Quando você vai olhar a bilheteria dos jogos, dá mais ou menos igual, a média, em todos os horários. Se fosse verdade (que o horário é ruim), esse jogo das 21h50 tinha que dar muito menos. E não dá. No mundo todo é assim.
Quem compra os direitos, tem que adequar a sua grade. Por que não transmitimos mais cedo? Porque temos um horário fixo para o “Jornal Nacional”, às 20h30, tem a novela às 21h. É uma acomodação. Neste dia, o jornal é menor, a novela é menor. Não tem outra saída. Como é que vamos fazer? Pelo dinheiro que nós pagamos… Agora, isso é a menor parte. Não nos parece que seja um grande sacrifício porque a quantidade de torcedores que vai a jogos às 21h50 é o mesmo que vai domingo às 16h.
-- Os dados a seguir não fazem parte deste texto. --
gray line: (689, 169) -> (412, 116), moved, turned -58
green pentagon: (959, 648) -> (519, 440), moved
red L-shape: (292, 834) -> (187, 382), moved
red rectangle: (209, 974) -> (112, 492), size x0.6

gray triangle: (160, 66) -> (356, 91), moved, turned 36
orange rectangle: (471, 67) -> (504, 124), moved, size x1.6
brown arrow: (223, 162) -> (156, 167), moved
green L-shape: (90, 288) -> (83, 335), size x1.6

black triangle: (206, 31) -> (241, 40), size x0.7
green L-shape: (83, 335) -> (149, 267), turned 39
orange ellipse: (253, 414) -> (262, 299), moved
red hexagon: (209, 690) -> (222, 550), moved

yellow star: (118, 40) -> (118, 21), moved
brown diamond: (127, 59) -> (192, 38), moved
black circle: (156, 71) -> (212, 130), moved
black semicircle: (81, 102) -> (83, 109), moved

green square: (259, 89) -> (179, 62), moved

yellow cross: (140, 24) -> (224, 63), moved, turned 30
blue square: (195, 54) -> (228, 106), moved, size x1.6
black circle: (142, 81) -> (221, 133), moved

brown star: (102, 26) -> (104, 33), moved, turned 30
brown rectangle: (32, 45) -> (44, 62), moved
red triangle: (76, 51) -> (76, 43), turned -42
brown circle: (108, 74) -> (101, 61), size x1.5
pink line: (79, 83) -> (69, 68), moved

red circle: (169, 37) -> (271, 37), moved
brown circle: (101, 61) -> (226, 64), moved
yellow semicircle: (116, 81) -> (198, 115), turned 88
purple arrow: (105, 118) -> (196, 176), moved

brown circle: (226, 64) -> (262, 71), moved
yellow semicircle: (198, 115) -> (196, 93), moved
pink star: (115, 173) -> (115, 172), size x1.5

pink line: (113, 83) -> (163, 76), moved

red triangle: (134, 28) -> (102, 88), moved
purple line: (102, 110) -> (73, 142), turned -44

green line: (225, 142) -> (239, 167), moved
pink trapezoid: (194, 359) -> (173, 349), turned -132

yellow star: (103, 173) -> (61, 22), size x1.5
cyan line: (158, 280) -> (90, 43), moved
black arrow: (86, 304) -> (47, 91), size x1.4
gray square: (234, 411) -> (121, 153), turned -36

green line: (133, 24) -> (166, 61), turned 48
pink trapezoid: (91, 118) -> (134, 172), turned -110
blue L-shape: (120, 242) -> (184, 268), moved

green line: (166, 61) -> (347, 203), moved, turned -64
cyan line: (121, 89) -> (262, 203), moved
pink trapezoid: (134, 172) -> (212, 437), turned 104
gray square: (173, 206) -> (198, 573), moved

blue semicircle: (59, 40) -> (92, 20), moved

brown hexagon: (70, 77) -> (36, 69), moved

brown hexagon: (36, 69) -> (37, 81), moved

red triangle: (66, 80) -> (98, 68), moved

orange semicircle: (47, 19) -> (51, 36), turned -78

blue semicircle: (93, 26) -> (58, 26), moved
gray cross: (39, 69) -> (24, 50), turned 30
OS CLUBES QUE AINDA NÃO FECHARAM
Como é que estão as negociações? Foram feitas individualmente, clube a clube. Vários clubes retiraram do Clube dos 13 a procuração que tinham dado para negociar e negociaram com a gente. Outros não retiraram, só retiraram agora. Tanto que essa negociação vem se estendendo há quatro meses, desde o final do ano passado, início deste. Hoje nós temos 15 clubes com contratos assinados. Ficaram faltando três clubes, São Paulo, Atlético-MG e Atlético-PR, que agora estão negociando conosco. Imaginamos que ao longo do mês de maio a gente conclua essas negociações.
O FUTURO DO CLUBE DOS 13
Tem uma outra questão, que não nos compete. Como os clubes tiraram a procuração do Clube dos 13 para negociar individualmente, eles agora têm que se reunir no Clube dos 13 para acertar a situação lá. Tem clubes com receita a receber, clubes com dívidas a pagar, tem que fechar uma conta lá e decidir o que eles pretendem fazer com o Clube dos 13. “Queremos manter o Clube dos 13, queremos manter a atual diretoria, queremos trocar a diretoria? Ou queremos terminar o Brasileiro deste ano e pensar numa Liga?” Não sei. Os clubes é que têm que decidir.